Below are lines of data; give the number of them that contain "informazioni", and only that.

==== Data extracts ====

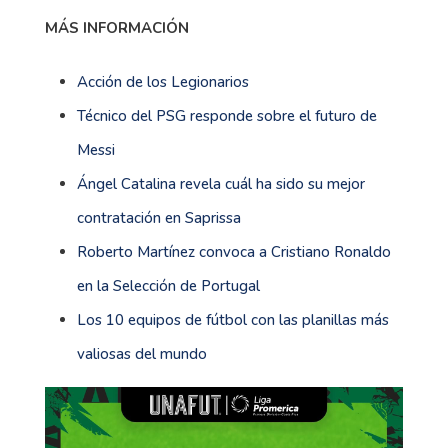
MÁS INFORMACIÓN
Acción de los Legionarios
Técnico del PSG responde sobre el futuro de
Messi
Ángel Catalina revela cuál ha sido su mejor
contratación en Saprissa
Roberto Martínez convoca a Cristiano Ronaldo
en la Selección de Portugal
Los 10 equipos de fútbol con las planillas más
valiosas del mundo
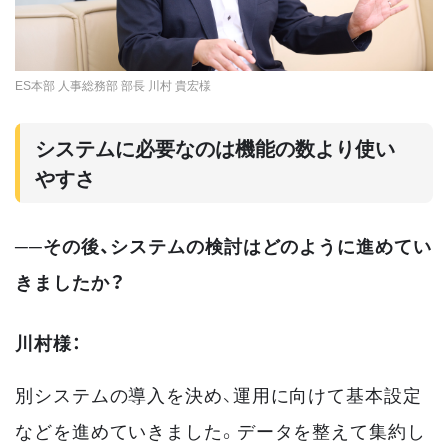
ES本部 人事総務部 部長 川村 貴宏様
システムに必要なのは機能の数より使い
やすさ
──その後、システムの検討はどのように進めてい
きましたか？
川村様：
別システムの導入を決め、運用に向けて基本設定
などを進めていきました。データを整えて集約し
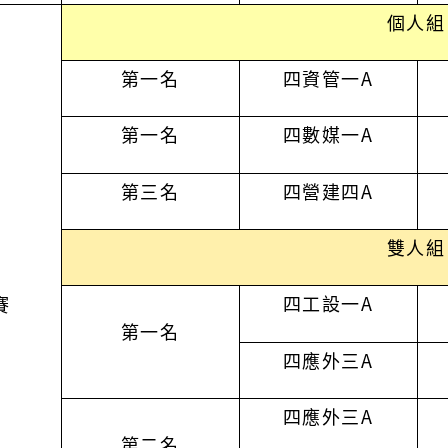
個人組
第一名
四資管一
A
第一名
四數媒一
A
第三名
四營建四A
雙人組
四工設一
A
賽
第一名
四應外三
A
四應外三
A
第二名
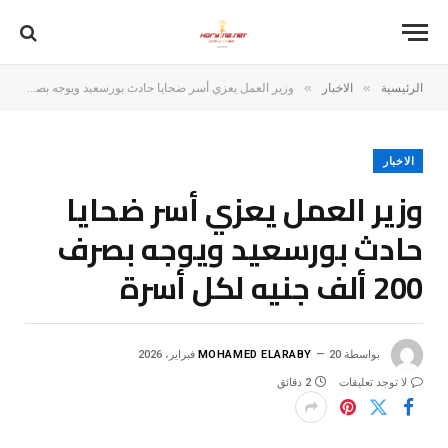
»
»
الرئيسية
الاخبار
وزير العمل يعزي أسر ضحايا حادث بورسعيد ويوجه بصرف 200 ألف جنيه لكل أسرة
الاخبار
وزير العمل يعزي أسر ضحايا
حادث بورسعيد ويوجه بصرف
200 ألف جنيه لكل أسرة
بواسطة
20 فبراير، 2026
MOHAMED ELARABY
لا توجد تعليقات
2 دقائق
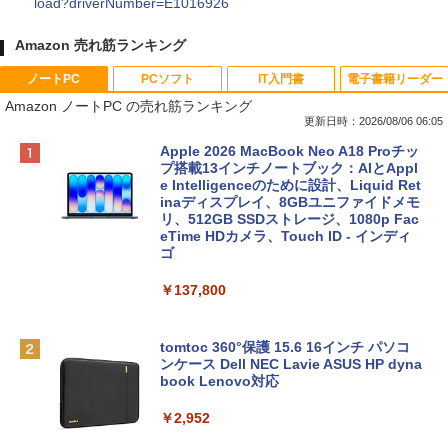
load?driverNumber=E1016926
Amazon 売れ筋ランキング
ノートPC
PCソフト
IT入門書
電子書籍リーダー
Amazon ノートPC の売れ筋ランキング
更新日時：2026/08/06 06:05
Apple 2026 MacBook Neo A18 Proチッ
プ搭載13インチノートブック：AIとAppl
e Intelligenceのために設計、Liquid Ret
inaディスプレイ、8GBユニファイドメモ
リ、512GB SSDストレージ、1080p Fac
eTime HDカメラ、Touch ID - インディ
ゴ
￥137,800
tomtoc 360°保護 15.6 16インチ パソコ
ンケース Dell NEC Lavie ASUS HP dyna
book Lenovo対応
￥2,952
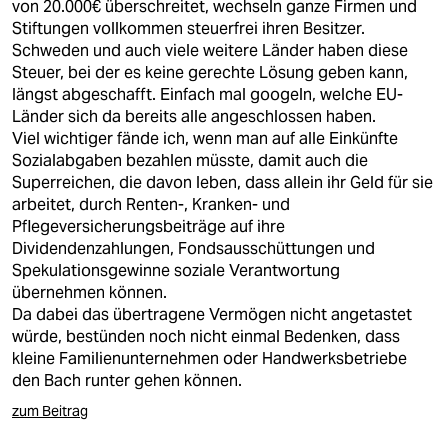
von 20.000€ überschreitet, wechseln ganze Firmen und
Stiftungen vollkommen steuerfrei ihren Besitzer.
Schweden und auch viele weitere Länder haben diese
Steuer, bei der es keine gerechte Lösung geben kann,
längst abgeschafft. Einfach mal googeln, welche EU-
Länder sich da bereits alle angeschlossen haben.
Viel wichtiger fände ich, wenn man auf alle Einkünfte
Sozialabgaben bezahlen müsste, damit auch die
Superreichen, die davon leben, dass allein ihr Geld für sie
arbeitet, durch Renten-, Kranken- und
Pflegeversicherungsbeiträge auf ihre
Dividendenzahlungen, Fondsausschüttungen und
Spekulationsgewinne soziale Verantwortung
übernehmen können.
Da dabei das übertragene Vermögen nicht angetastet
würde, bestünden noch nicht einmal Bedenken, dass
kleine Familienunternehmen oder Handwerksbetriebe
den Bach runter gehen können.
zum Beitrag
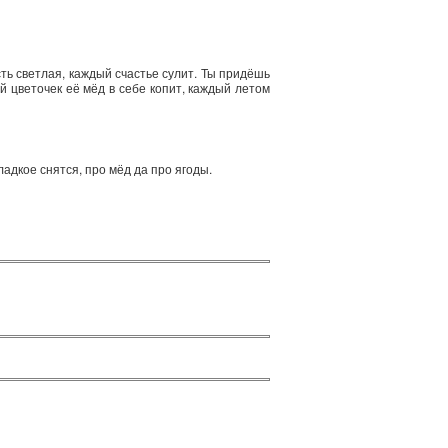
ть светлая, каждый счастье сулит. Ты придёшь
й цветочек её мёд в себе копит, каждый летом
ладкое снятся, про мёд да про ягоды.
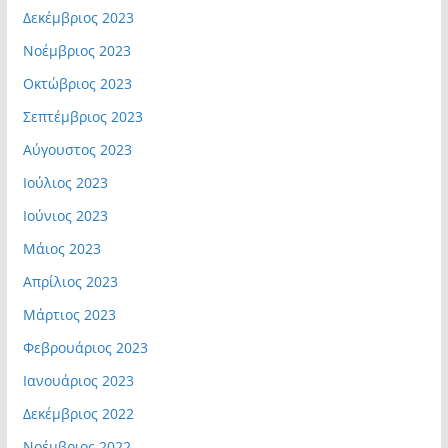
Δεκέμβριος 2023
Νοέμβριος 2023
Οκτώβριος 2023
Σεπτέμβριος 2023
Αύγουστος 2023
Ιούλιος 2023
Ιούνιος 2023
Μάιος 2023
Απρίλιος 2023
Μάρτιος 2023
Φεβρουάριος 2023
Ιανουάριος 2023
Δεκέμβριος 2022
Νοέμβριος 2022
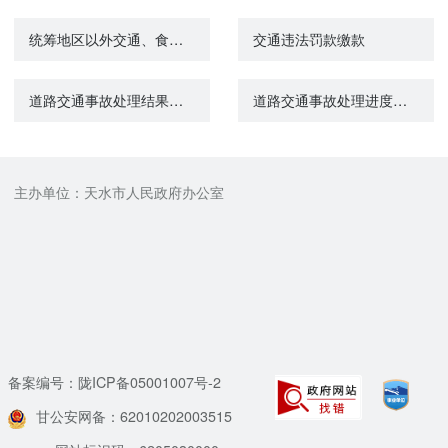
统筹地区以外交通、食宿费申领
交通违法罚款缴款
道路交通事故处理结果网上查询
道路交通事故处理进度网上查询
主办单位：天水市人民政府办公室
备案编号：陇ICP备05001007号-2
甘公安网备：62010202003515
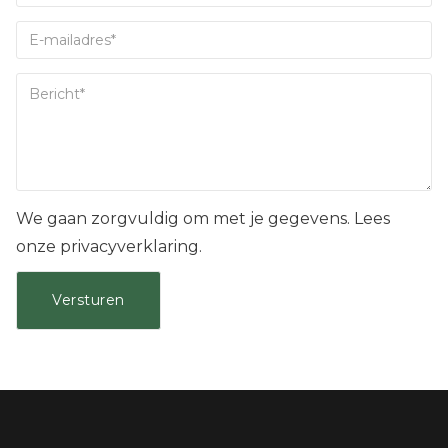
We gaan zorgvuldig om met je gegevens. Lees
onze privacyverklaring.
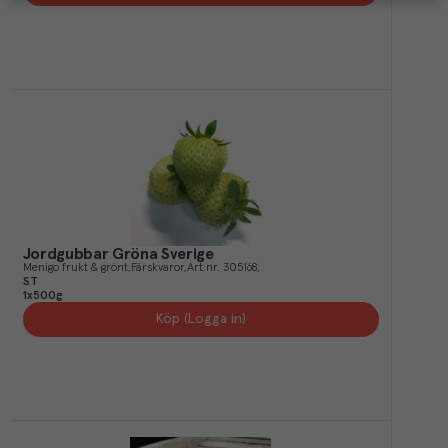
Jordgubbar Gröna Sverige
Menigo frukt & grönt
Färskvaror
Art.nr.
305168
ST
1x500g
Köp (Logga in)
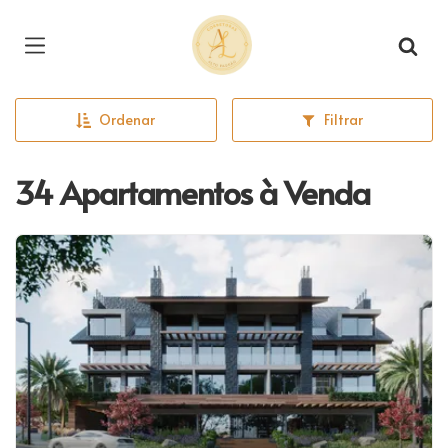
Página inicial
Ordenar
Filtrar
34 Apartamentos à Venda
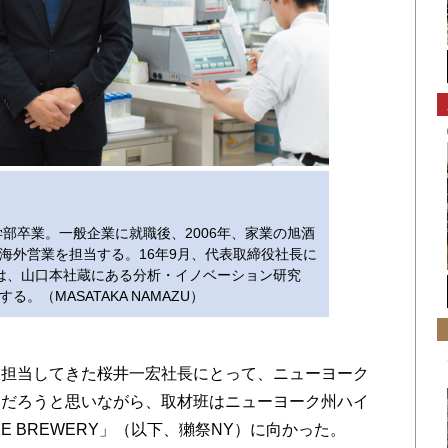
学部卒業。一般企業に就職後、2006年、家業の旭酒
海外営業を担当する。16年9月、代表取締役社長に
は、山口本社蔵にある分析・イノベーション研究
。（MASATAKA NAMAZU）
担当してきた桜井一宏社長にとって、ニューヨーク
いだろうと思いながら、取材班はニューヨーク州ハイ
AKE BREWERY」（以下、獺祭NY）に向かった。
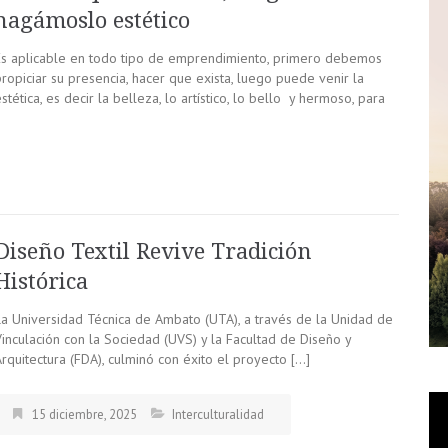
hagámoslo estético
Es aplicable en todo tipo de emprendimiento, primero debemos
ropiciar su presencia, hacer que exista, luego puede venir la
stética, es decir la belleza, lo artístico, lo bello y hermoso, para
Diseño Textil Revive Tradición
Histórica
La Universidad Técnica de Ambato (UTA), a través de la Unidad de
Vinculación con la Sociedad (UVS) y la Facultad de Diseño y
rquitectura (FDA), culminó con éxito el proyecto […]
15 diciembre, 2025
Interculturalidad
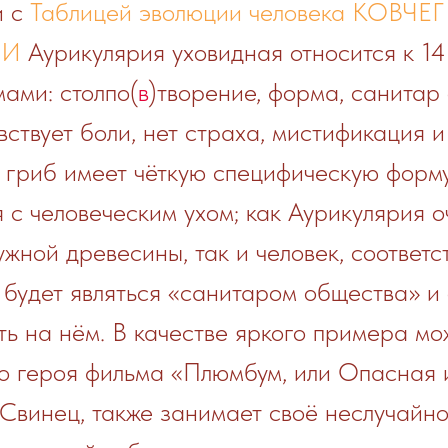
и с
Таблицей эволюции человека КОВЧЕГ
ИИ
Аурикулярия уховидная относится к 14
ами: столпо(
в
)творение, форма, санитар
вствует боли, нет страха, мистификация и 
 гриб имеет чёткую специфическую форму
 с человеческим ухом; как Аурикулярия о
жной древесины, так и человек, соответ
 будет являться «санитаром общества» 
ь на нём. В качестве яркого примера мо
о героя фильма «Плюмбум, или Опасная и
Свинец, также занимает своё неслучайно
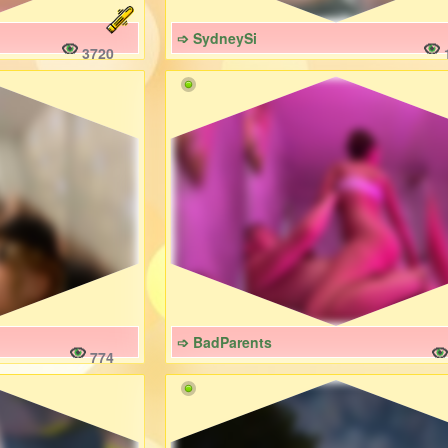
➩ SydneySi
3720
➩ BadParents
774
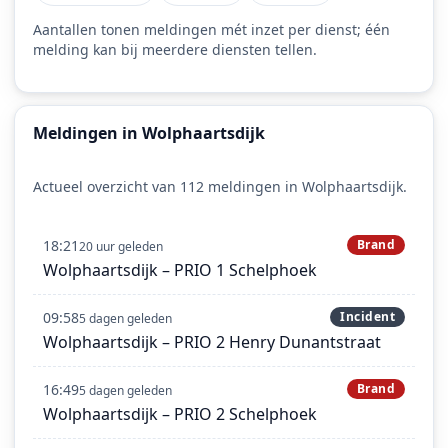
Aantallen tonen meldingen mét inzet per dienst; één
melding kan bij meerdere diensten tellen.
Meldingen in Wolphaartsdijk
Actueel overzicht van 112 meldingen in Wolphaartsdijk.
18:21
Brand
20 uur geleden
Wolphaartsdijk – PRIO 1 Schelphoek
09:58
Incident
5 dagen geleden
Wolphaartsdijk – PRIO 2 Henry Dunantstraat
16:49
Brand
5 dagen geleden
Wolphaartsdijk – PRIO 2 Schelphoek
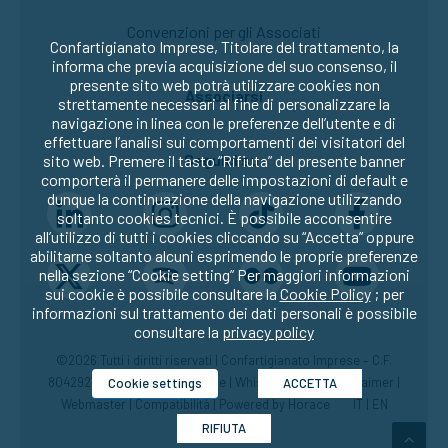
Convenzioni per gli Associati
Confartigianato Imprese, Titolare del trattamento, la
informa che previa acquisizione del suo consenso, il
presente sito web potrà utilizzare cookies non
Associarsi
strettamente necessari al fine di personalizzare la
navigazione in linea con le preferenze dell’utente e di
effettuare l’analisi sui comportamenti dei visitatori del
Seguici su:
sito web. Premere il tasto “Rifiuta” del presente banner
comporterà il permanere delle impostazioni di default e
dunque la continuazione della navigazione utilizzando
soltanto cookies tecnici. È possibile acconsentire
all’utilizzo di tutti i cookies cliccando su “Accetta” oppure
abilitarne soltanto alcuni esprimendo le proprie preferenze
nella sezione “Cookie setting” Per maggiori informazioni
sui cookie è possibile consultare la
Cookie Policy
; per
informazioni sul trattamento dei dati personali è possibile
consultare la
privacy policy
©2026 Tutti i diritti riservati | Confartigianato Imprese – C.F.
80429270582 |
Privacy
|
Cookie
|
Whistleblowing
|
Disclaimer
|
Cookie settings
ACCETTA
Webmaster
|
Compatibilità
| Powered by
Horace
IT
|
EN
RIFIUTA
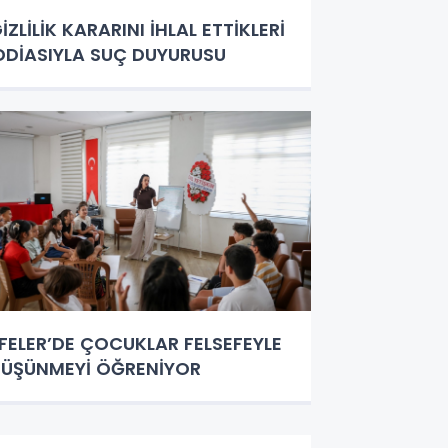
İZLİLİK KARARINI İHLAL ETTİKLERİ
DDİASIYLA SUÇ DUYURUSU
FELER’DE ÇOCUKLAR FELSEFEYLE
ÜŞÜNMEYİ ÖĞRENİYOR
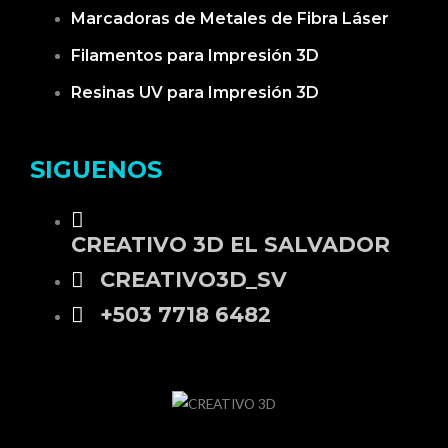
Marcadoras de Metales de Fibra Láser
Filamentos para Impresión 3D
Resinas UV para Impresión 3D
SIGUENOS
CREATIVO 3D EL SALVADOR
CREATIVO3D_SV
+503 7718 6482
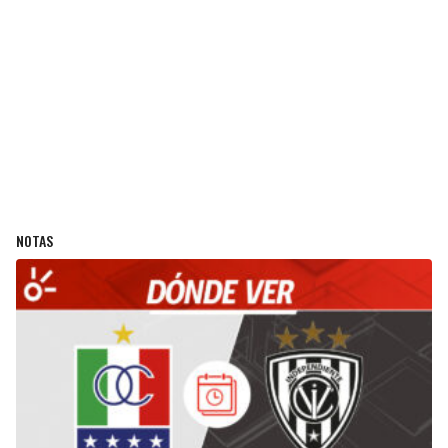
NOTAS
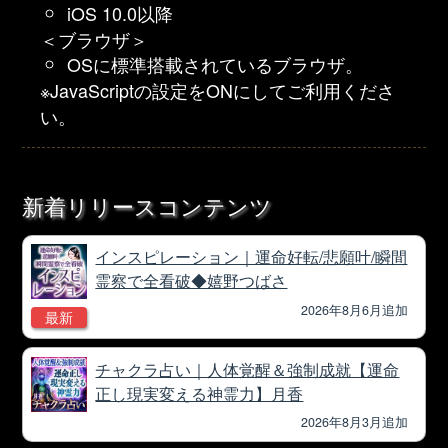
iOS 10.0以降
＜ブラウザ＞
OSに標準搭載されているブラウザ。
※JavaScriptの設定をONにしてご利用くださ
い。
新着リリースコンテンツ
インスピレーション｜運命好転/悲願叶/瞬間
霊察で全看破◆嬉野つばさ
2026年8月6月追加
最新
チャクラ占い｜人体覚醒＆強制成就【運命
正し現実変える神霊力】月香
2026年8月3月追加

====

Response to the exercise:
2